Invest in classic pieces that you can wear a lot, style in multiple ways and that are not motivated by fleeting tendencies. Look for timeless and interesting design that you can cherish for a long time as well as good materials that doesn’t harm the planet. Research the brands you are buying from, and if they are willing to share information about their supply chain. Invest in local brands and small businesses, by supporting them you are helping change the industry by showing demand and support.

Tell me about your silhouettes. In your latest collection, you incorporate power-suits, workwear, and luxurious loungewear styles all at once. Which story are you trying to tell?
I wanted to tell a story with the collection that allows the wearer to express and indulge themselves in every facet of who they are. This can take shape based on the individual, led by their own identity not inflicted on them.
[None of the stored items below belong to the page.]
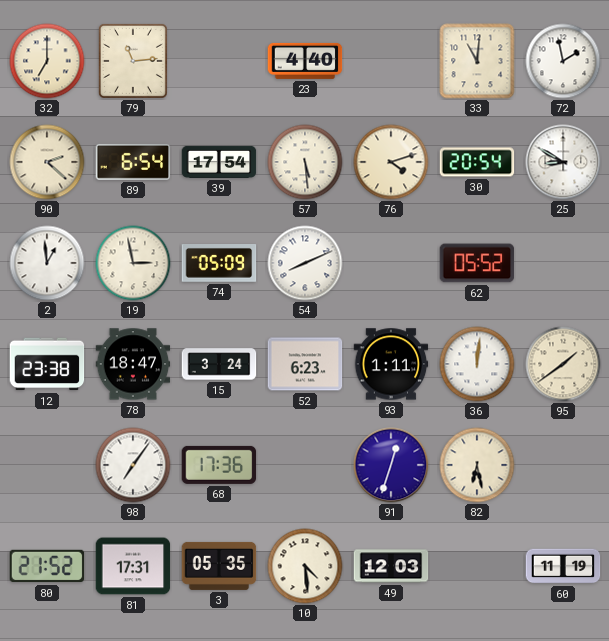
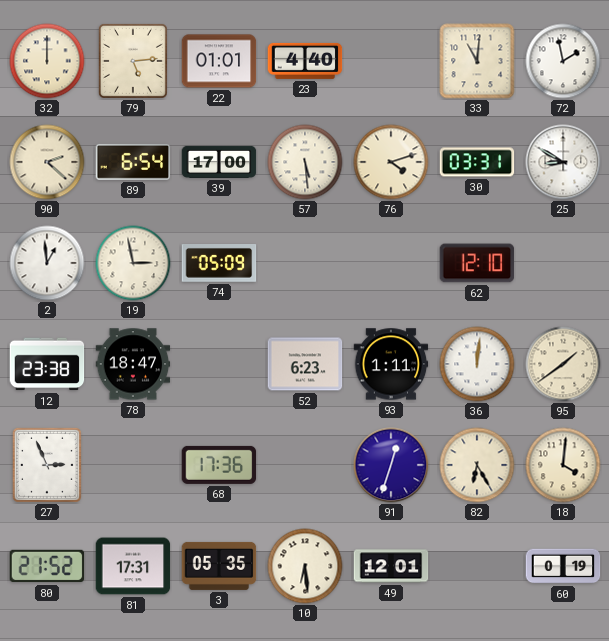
32: 7:00 -> 12:00
79: 11:14 -> 5:14
22: none -> 01:01
39: 17:54 -> 17:00
30: 20:54 -> 03:31
54: 8:11 -> none
62: 05:52 -> 12:10
15: 3:24 -> none
27: none -> 2:56
98: 7:06 -> none
82: 6:28 -> 6:25
18: none -> 4:01
10: 4:29 -> 6:29
49: 12:03 -> 12:01
60: 11:19 -> 0:19
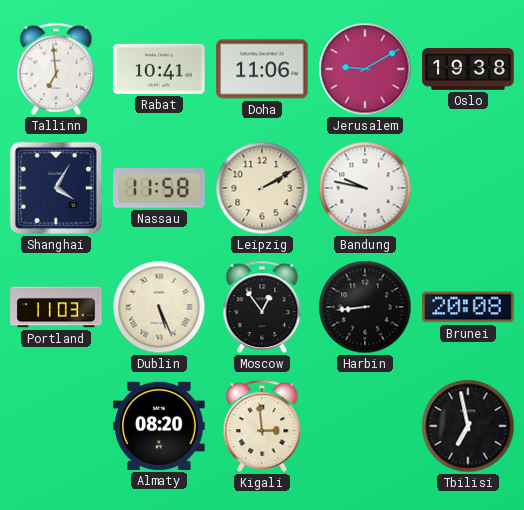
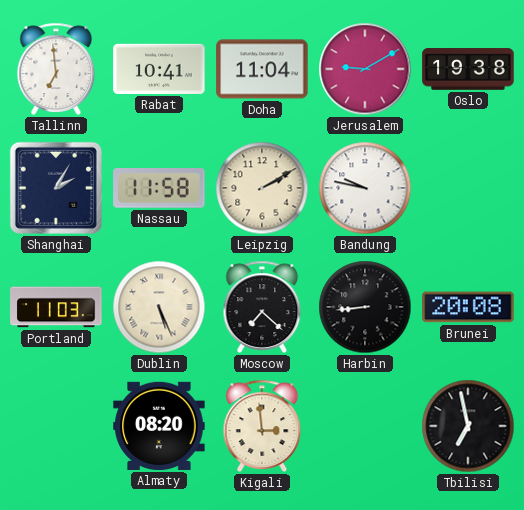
Doha: 11:06 -> 11:04
Shanghai: 4:05 -> 2:05
Moscow: 12:54 -> 7:22
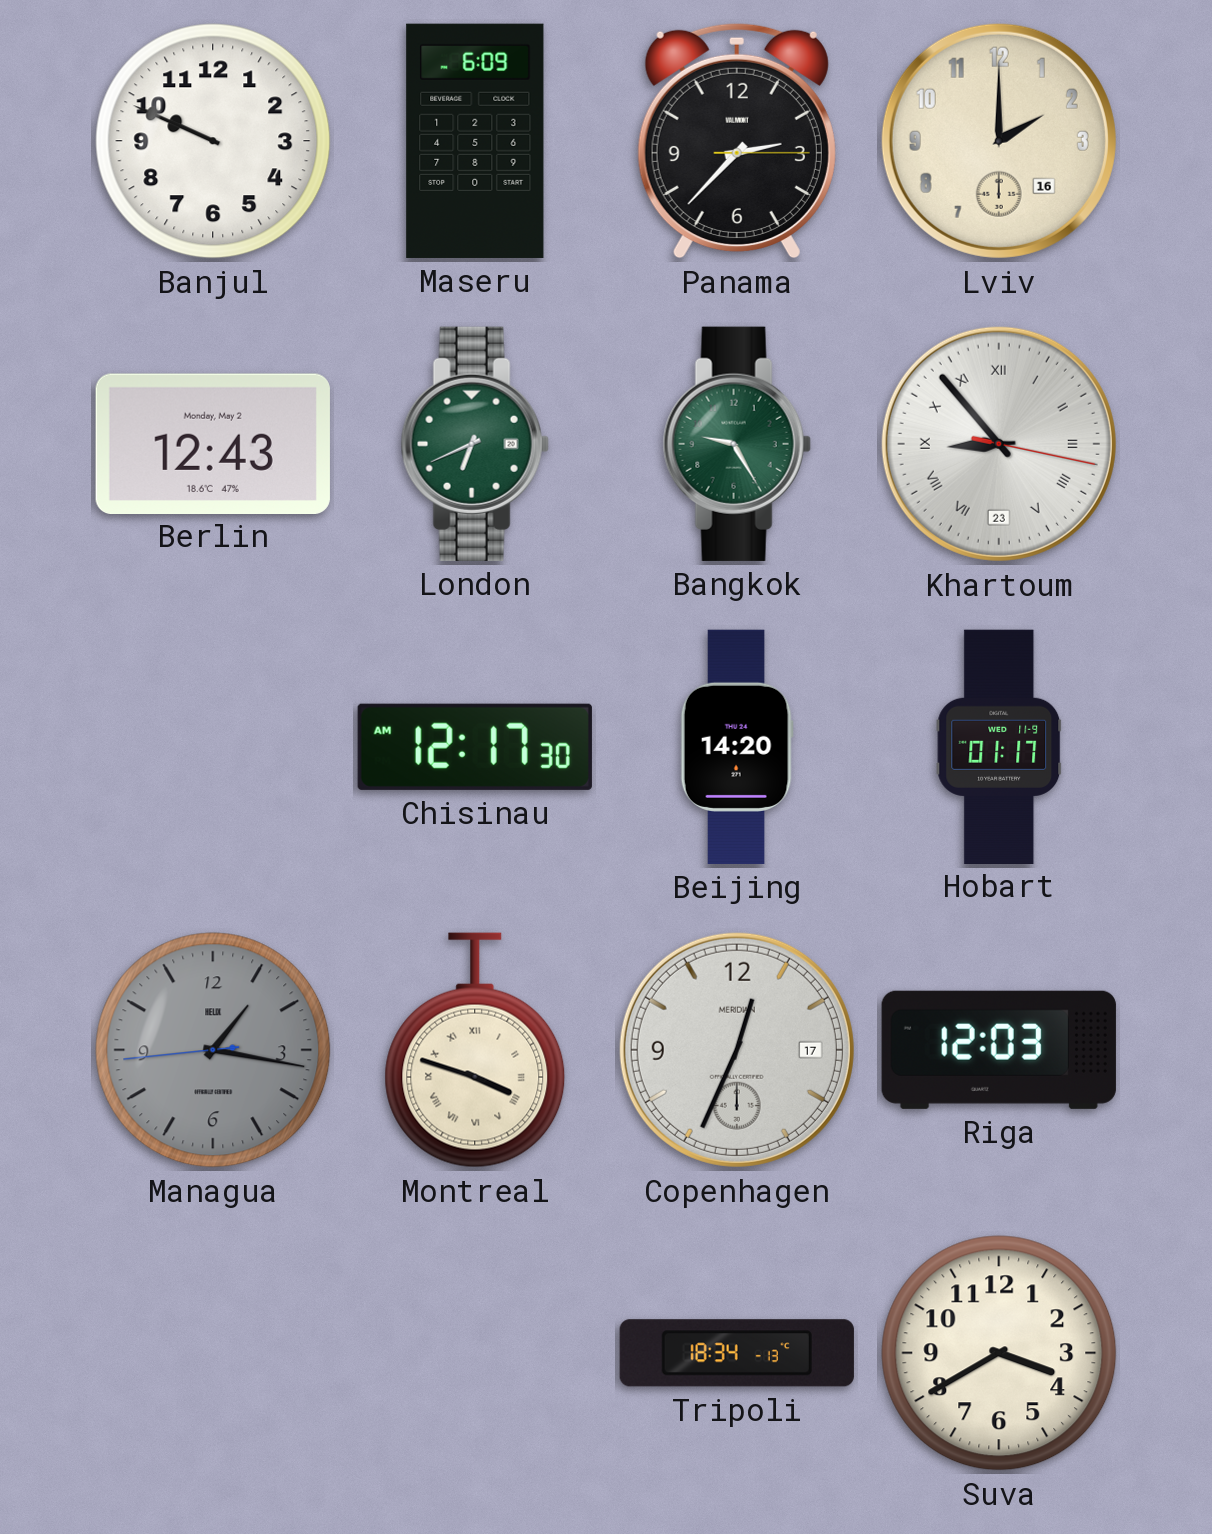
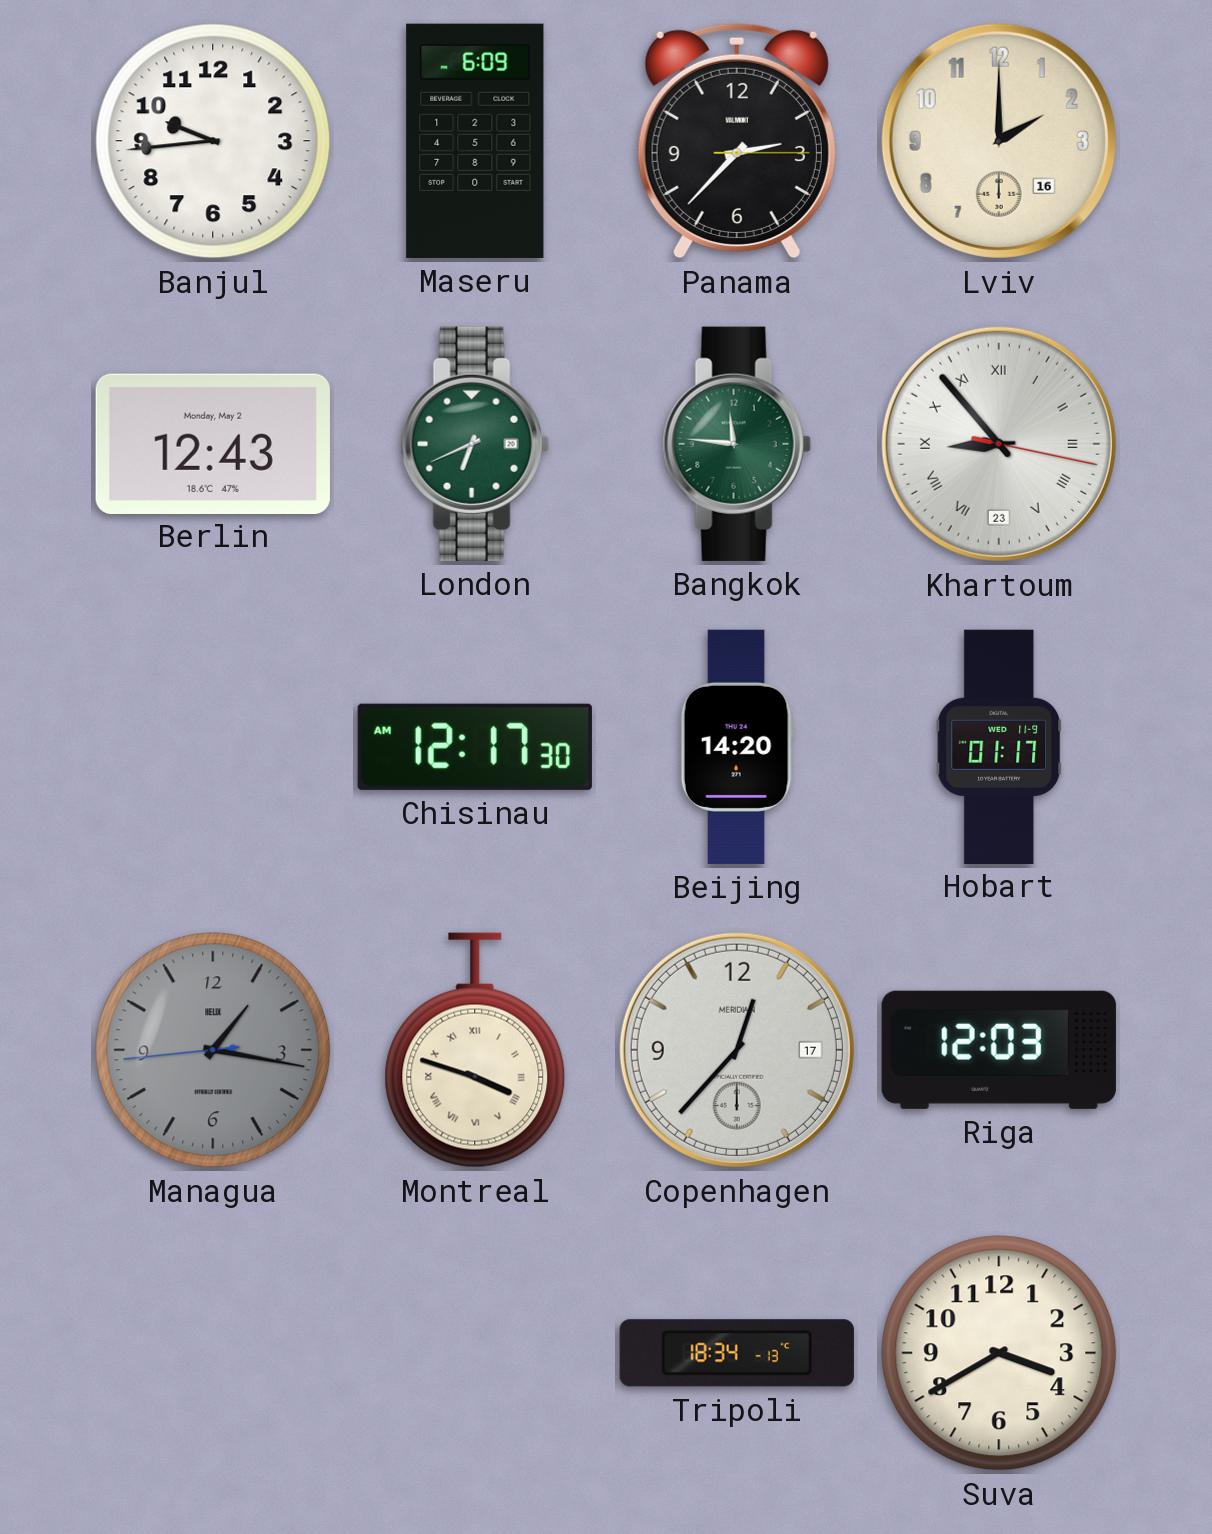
Banjul: 9:49 -> 9:44
Bangkok: 9:25 -> 11:46
Copenhagen: 12:34 -> 12:37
We have moved back to Oslo which is were we have set up our studio, and this is also where the collection was conceived and developed. Nature, colours and textures from the city inspire the pieces. As well as my work always being motivated by powerful women, I like the idea of women indulging in their sexuality. Through the research process I was heavily influenced by the materials I found, so the pieces naturally has something rough and raw to them.

My boyfriend and I borrow each others clothes all the time, and this is something we applied to the collection, with menswear tailoring and unisex fit combined with more feminine silhouettes. The collection also has of a lot of classic pieces, you should be able to wear them for multiple occasions and style them in many different ways. In the end I hope I was able to create a capsule wardrobe that is thoughtful in design and practice.

How has the last year been for Søster Studio? Where are you headed as a brand and as a designer?
The last year has been amazing and really educational. We launched SØSTER STUDIO, and received a grant from Arts Council Norway along with lots of interest from press and customers, we also launched in store and developed our first luxury ready-to-wear collection and jewellery line. It has also been a tough year, and its not an easy road were taking, but we are putting our heart, soul and everything else into this as we believe in what were doing and ultimately we love it.

We want to be a leader in changing the industry and moving it forward. We want SØSTER STUDIO to be a lifestyle and something you can be a part of, and we hope to build trust and to communicate in a sincere way. One of our longterm goal is to be available in concept stores worldwide, be able to do our production in Norway and for Michelle Obama to wear our pieces.

As a designer and creative, I am continuously developing and learning, being self taught leaves me without any learned “rules” which I believe is both good and bad. It also means I am teaching myself, researching and learning from everyone around me constantly and there are many things I don’t know yet. I think its interesting and it gives me an outsider perspective.